Furthermore, serum insulin levels and leptin levels were measured in order to clarify that the obesity status was improved. The mice showed hyperinsulinemia and hyperleptinemia after 12 weeks of ingestion of the Western diet, both of which significantly decreased with administration of sudachitin (see FIGS. 16A and 16B). Conversely, the adiponectin concentration, which is considered to be inversely correlated with visceral fat mass, decreased with the intake of the Western diet and aging, but was significantly improved by the administration of sudachitin (see FIG. 16C).

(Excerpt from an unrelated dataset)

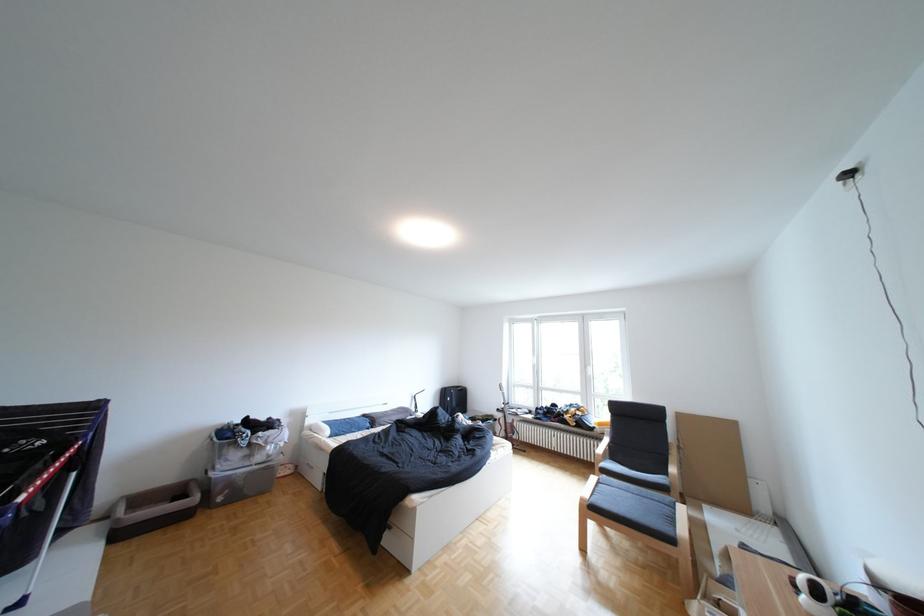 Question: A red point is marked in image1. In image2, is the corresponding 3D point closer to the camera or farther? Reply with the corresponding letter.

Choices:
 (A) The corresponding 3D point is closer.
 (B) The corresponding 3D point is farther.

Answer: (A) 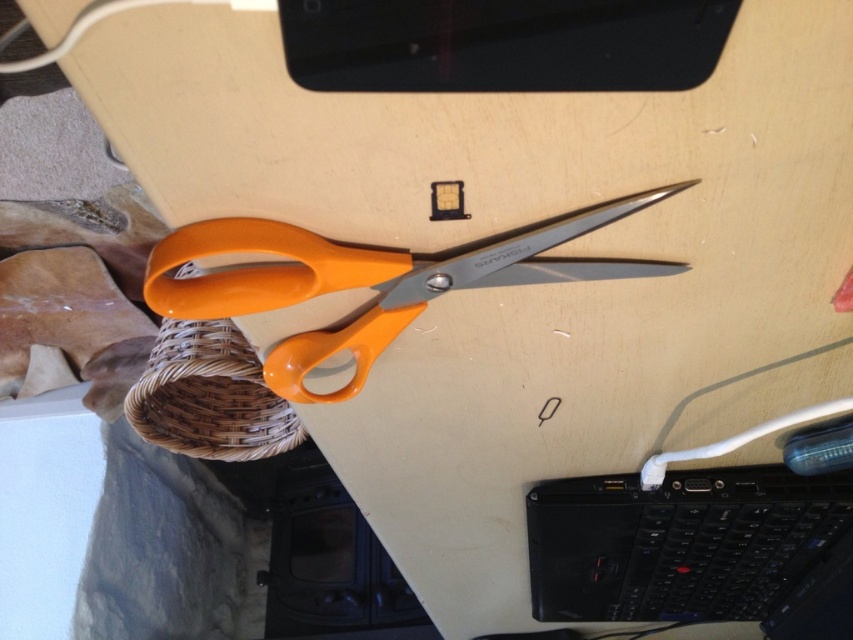 You need to place both the black plastic laptop at lower right and the orange plastic scissors at center into a storage box. If the box can only fit items up to the size of the scissors, will both items fit?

The sudachitin used in the present invention is contained only in Tokushima special product sudachi, and since it has been eaten for many years, there is no problem in safety and there is not much bitterness. Therefore, the adiponectin and GLUT4 expression promoter containing sudachitin of the present invention as an active ingredient can be taken for a long time as a therapeutic agent for preventing and / or improving metabolic syndrome, which is a lifestyle-related disease. Furthermore, since there is little bitterness, it can be ingested as a functional food by patients with metabolic syndrome for a long time.

Claims (8)

  An adiponectin and GLUT4 expression promoter containing sudachitin as an active ingredient.   A preventive and / or ameliorating agent for metabolic syndrome, comprising the expression promoter of claim 1.   The preventive and / or ameliorating agent for metabolic syndrome according to claim 2, wherein the metabolic syndrome is diabetes.   The preventive and / or ameliorating agent for metabolic syndrome according to claim 2 or 3, wherein the diabetes is type 2 diabetes.   The preventive and / or ameliorating agent for tarotic syndrome according to any one of claims 2 to 4, wherein the prophylactic and / or ameliorating agent for tarolic syndrome is a functional food.   A PPARγ expression promoter based on increasing PPARγ promoter activity, comprising sudachitin as an active ingredient.   A Sirt1 expression promoter containing sudachitin as an active ingredient. A preventive and / or ameliorating agent for metabolic syndrome, comprising the expression promoter of claim 7.